А Димыч любил рассуждать и привык, чтобы его слушали. В этом кругу, кругу теоретической элиты, так, во всяком случае, многие из них себя ощущали, любили разговаривать об отечественной истории, пересказывать и объяснять прочитанное, сообщать как о величайшей новости то, что образованный человек, в общем-то, должен знать, но сообщать как-то иначе, потому что из уст, скажем, Ковалева, признанного выдающимся, надлежало выходить тоже только всему выдающемуся. Допустим, заходила речь о царском министре Витте, его фантастической карьере, падении, центральной неудаче, и Димыч, вступая в разговор, рассказывал какой-то факт о его поездке в Германию, вручении ему высшего ордена и давал свою трактовку. Вступал он так: «Дело в том, что...», далее следовало разъяснение. Если его перебивали, то уважительно, то есть не перебивали, а тоже вступали в общую мелодию, как вступает новый инструмент в оркестре, — вежливо. Перебивал его, по существу, лишь один Цветков, Цветкову дозволялось. И когда в их, ковалевском, кругу, кругу, повторяем, более высоком, чем денисовский, поминали Петра Первого или Алексея Михайловича и говорили, что вот, мол, не так уж были мы темны и невежественны, и Академия сельскохозяйственная была в Измайлове, ну да, конечно же, там, возле собора, станция метро «Измайловская», и щуки там плавали в золотых сережках, и деревья плодоносили, пород до сих пор неразгаданных, и грамотность была высокая, Василий Голицын, фаворит царевны Софьи, был по образованности человек необычайный, западный, и никакого тебе стиля а-ля рюс в его доме — Европа, судя по последним архивным разысканиям, так что Петр, возможно, перестарался, окончательно закрепив крепостное право, вот в чем беда, с того и пошло...
Слушая, Катя только презрительно щурилась, а Димыч между тем, воодушевляясь, забывал вопросительно на нее оглядываться. Тане же, если она при сем присутствовала, становилось неловко. И чудилось ей, что Димка так именно разговаривал как бы не от себя, это была не его интонация, человека скромного и тихого, лишенного сколько-нибудь яркого темперамента (не здесь ли крылось потаенное раздражение Катерины?). Ковалев выступал от имени клана Великих Физиков, Властителей дум, бывших властителей бывших дум, добавляла про себя Таня, не догадывающихся, что они бывшие.
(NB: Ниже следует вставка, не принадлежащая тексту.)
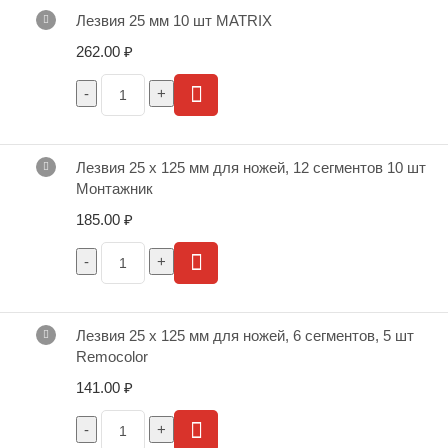
Лезвия 25 мм 10 шт MATRIX
262.00
₽
Лезвия 25 х 125 мм для ножей, 12 сегментов 10 шт
Монтажник
185.00
₽
Лезвия 25 х 125 мм для ножей, 6 сегментов, 5 шт
Remocolor
141.00
₽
Тут, пожалуй, следует оговориться, что вовсе не обязательно полностью разделять позицию Татьяны Николаевны Денисовой, но она думала именно так. Интонация, дозволенность «выступать» с позиции интеллектуального над окружающими превосходства шли оттуда, из тех времен, когда несколько ведущих стариков физиков и их ученики действительно были силой и что-то придумывали важное и голос их был слышен и весом, когда публицистические статьи могикан, опубликованные в толстых журналах, цитировались и мгновенно расходились по стране афоризмами. Каких-то десять — пятнадцать лет минуло, парадигма, проклятое слово, не дававшее Тане в последнее время покоя, покачнулась, но этого предупреждающего подземного толчка не заметили ни в физических лабораториях, ни в тех мастерских и избранных салонах, где Ковалев и его коллеги почитались главными гостями.